The house is generously endowed with fine art selected by the Hogans and smoothly blended with the colors and character of the respective rooms. “Ben loves art,” Valerie says. “When we’re in New York he goes gallerying. Lately he even goes antiquing with me. He says he’s just an amateur—he only knows what he likes. He admired these two paintings in the living room so enthusiastically when we were staying with friends in Palm Springs, they gave them to us.” The Hogans’ favorite work, done mainly in pastel blues and white, is a semi-Impressionistic study of a woman by a Vietnamese artist who has synthesized French and Asian styles, and was acquired at the Findlay Gallery in Manhattan.

In the bathroom off Ben’s large, paneled dressing room hang lighthearted sketches, and over the bar are the only golf pictures, four prints, the originals of which Hogan is seeking throughout the world.

Outside in the back is a paved court and pool. There are plants and a live oak that provides shade.
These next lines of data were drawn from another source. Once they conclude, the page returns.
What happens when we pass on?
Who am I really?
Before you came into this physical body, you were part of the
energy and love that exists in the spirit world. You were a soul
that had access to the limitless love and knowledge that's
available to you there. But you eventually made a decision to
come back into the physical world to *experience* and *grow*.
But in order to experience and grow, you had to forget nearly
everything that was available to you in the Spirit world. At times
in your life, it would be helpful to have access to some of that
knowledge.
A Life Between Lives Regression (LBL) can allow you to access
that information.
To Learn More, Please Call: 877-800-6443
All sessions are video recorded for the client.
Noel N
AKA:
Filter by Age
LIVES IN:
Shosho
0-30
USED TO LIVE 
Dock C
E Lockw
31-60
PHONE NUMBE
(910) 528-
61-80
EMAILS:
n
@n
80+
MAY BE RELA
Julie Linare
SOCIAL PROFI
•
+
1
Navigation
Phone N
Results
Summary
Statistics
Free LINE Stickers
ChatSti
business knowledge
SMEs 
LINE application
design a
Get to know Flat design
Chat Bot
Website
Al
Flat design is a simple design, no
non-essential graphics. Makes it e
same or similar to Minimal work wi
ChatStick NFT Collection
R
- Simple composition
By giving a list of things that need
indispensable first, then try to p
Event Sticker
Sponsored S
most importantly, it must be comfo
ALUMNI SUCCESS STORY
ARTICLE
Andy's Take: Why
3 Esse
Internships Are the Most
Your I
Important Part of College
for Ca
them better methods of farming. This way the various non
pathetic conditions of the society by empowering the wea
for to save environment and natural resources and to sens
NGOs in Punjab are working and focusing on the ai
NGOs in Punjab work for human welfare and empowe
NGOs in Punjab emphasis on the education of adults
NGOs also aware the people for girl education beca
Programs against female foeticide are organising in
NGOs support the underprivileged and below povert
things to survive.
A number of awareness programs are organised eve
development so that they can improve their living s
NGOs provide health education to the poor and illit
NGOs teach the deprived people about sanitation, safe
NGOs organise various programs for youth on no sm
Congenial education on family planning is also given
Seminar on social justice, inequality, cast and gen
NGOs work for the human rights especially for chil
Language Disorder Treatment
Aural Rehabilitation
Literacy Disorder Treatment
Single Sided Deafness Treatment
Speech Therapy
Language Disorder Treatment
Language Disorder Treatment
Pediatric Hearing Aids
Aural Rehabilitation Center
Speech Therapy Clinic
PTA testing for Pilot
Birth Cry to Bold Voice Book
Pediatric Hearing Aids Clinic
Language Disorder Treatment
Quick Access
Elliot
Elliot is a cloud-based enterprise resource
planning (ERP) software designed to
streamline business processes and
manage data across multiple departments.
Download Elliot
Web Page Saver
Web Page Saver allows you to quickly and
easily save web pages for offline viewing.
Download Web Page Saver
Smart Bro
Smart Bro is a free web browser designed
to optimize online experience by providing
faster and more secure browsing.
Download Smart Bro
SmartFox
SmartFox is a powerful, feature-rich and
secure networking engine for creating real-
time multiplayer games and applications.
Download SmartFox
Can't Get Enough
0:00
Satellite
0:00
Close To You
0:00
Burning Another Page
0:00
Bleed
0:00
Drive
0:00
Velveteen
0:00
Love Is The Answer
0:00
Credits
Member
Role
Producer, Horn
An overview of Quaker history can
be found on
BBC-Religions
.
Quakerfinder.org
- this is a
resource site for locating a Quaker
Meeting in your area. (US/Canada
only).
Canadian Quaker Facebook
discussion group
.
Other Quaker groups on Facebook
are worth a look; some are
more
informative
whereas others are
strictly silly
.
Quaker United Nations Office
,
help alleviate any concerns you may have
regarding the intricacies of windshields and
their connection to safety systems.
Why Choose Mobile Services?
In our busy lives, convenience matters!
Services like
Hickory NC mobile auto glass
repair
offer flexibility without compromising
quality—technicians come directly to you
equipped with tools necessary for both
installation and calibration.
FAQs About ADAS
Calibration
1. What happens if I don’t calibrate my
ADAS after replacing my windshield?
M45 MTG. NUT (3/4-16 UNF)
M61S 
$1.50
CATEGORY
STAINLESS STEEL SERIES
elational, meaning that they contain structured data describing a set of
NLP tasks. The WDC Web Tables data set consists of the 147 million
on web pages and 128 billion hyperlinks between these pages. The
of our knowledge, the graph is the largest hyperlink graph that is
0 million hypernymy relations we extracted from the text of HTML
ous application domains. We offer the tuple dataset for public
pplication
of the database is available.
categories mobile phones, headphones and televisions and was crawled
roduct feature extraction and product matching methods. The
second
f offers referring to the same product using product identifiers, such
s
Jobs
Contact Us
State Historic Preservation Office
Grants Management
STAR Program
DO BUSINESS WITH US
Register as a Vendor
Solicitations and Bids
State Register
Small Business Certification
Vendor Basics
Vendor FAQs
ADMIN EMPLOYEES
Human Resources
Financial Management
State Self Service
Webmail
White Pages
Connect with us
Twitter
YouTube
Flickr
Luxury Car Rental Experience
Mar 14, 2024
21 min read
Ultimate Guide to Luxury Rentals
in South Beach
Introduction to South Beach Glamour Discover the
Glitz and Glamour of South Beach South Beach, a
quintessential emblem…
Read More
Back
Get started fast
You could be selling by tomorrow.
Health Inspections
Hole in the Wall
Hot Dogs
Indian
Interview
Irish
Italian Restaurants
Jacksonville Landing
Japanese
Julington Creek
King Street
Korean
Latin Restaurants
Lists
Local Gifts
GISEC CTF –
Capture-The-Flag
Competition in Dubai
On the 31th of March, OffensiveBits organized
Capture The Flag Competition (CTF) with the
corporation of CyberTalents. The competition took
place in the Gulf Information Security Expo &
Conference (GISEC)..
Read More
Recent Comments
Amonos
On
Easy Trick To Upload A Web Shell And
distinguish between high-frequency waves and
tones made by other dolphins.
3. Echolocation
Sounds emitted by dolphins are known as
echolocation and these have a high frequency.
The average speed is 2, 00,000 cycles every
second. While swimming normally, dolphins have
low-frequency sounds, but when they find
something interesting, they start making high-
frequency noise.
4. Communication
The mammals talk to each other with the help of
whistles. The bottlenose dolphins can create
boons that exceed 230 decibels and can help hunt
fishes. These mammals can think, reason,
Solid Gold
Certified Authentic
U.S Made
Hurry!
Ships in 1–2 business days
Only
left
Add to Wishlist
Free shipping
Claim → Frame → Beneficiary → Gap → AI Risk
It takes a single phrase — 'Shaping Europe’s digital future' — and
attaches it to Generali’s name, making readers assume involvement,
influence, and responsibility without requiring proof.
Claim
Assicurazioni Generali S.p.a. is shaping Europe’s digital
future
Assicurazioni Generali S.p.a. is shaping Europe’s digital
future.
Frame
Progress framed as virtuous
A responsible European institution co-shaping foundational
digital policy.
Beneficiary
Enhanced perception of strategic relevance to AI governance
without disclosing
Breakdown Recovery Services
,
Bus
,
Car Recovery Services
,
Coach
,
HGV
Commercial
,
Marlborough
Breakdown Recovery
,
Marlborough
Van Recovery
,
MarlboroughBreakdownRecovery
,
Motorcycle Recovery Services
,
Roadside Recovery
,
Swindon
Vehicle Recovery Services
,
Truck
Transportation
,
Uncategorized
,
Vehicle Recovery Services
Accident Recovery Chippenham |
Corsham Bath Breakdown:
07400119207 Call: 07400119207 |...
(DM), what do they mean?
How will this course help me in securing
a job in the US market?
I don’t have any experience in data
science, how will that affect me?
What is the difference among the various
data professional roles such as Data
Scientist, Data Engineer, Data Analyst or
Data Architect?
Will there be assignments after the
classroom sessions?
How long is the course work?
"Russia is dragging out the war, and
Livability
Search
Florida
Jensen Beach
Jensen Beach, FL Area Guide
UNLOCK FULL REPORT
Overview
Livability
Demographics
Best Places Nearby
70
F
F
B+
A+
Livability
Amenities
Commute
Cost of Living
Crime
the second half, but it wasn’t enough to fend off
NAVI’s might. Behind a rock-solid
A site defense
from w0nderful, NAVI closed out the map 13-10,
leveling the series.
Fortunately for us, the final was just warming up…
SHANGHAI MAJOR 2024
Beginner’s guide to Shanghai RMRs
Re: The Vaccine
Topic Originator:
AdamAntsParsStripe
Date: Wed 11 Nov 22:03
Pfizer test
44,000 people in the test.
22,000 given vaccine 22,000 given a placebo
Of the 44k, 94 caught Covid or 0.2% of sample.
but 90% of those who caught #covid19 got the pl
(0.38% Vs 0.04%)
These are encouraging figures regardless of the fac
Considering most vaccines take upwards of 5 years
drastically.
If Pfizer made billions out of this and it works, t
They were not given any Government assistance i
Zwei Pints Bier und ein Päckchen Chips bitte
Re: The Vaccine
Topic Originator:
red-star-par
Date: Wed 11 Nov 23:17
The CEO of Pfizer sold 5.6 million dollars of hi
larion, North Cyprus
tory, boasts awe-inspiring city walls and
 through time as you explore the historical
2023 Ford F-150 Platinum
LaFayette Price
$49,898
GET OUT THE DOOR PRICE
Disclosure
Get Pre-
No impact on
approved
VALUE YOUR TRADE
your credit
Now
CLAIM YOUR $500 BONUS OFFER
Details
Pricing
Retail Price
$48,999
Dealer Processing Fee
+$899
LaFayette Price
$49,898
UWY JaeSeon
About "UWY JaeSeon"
To one side is the garage/cottage and four cars, two driven by the help, a married couple who live in. Behind the pool is a low brick wall, and behind the wall is an undisturbed valley. “I own that lot,” Hogan says. “I don’t want a house built there. You put a two-story house in there, and people are going to be looking right down on you.”

We are sitting near the pool, sipping large glasses of Coke over ice brought by the help. I ask Valerie if she plays golf. “No, I never have,” she says. She is demurely dressed in a green and white sleeveless summer day dress, the hemline just at the knees (these things are crucial this year). She is scented with a flowery perfume. Her smile and charming manner are faultless. “I followed Ben during the Colonial. He kids me that I never used to follow him when he was playing well, but I did.”

The Hogans, who are childless, are not inactive socially. Valerie, who has joined committees for charity, occasionally entertains during the day. Ben will cook steaks outside for a small group, or will, with Valerie, give an infrequent large dinner party. “We go to people’s homes, and they come to ours,” he says, “but not once a week. We’ll go to a couple of charity balls a year. I’m not antisocial, I just don’t feel good the next day. I can’t work. Ever since my accident, I’ve had to get a lot of rest. I try to get at least eight hours’ sleep, and I’d rather have 10. I like to go to bed early. I have an awful time waking up. If I’m in a tournament and I have a morning tee time, I’ll get up three hours before.”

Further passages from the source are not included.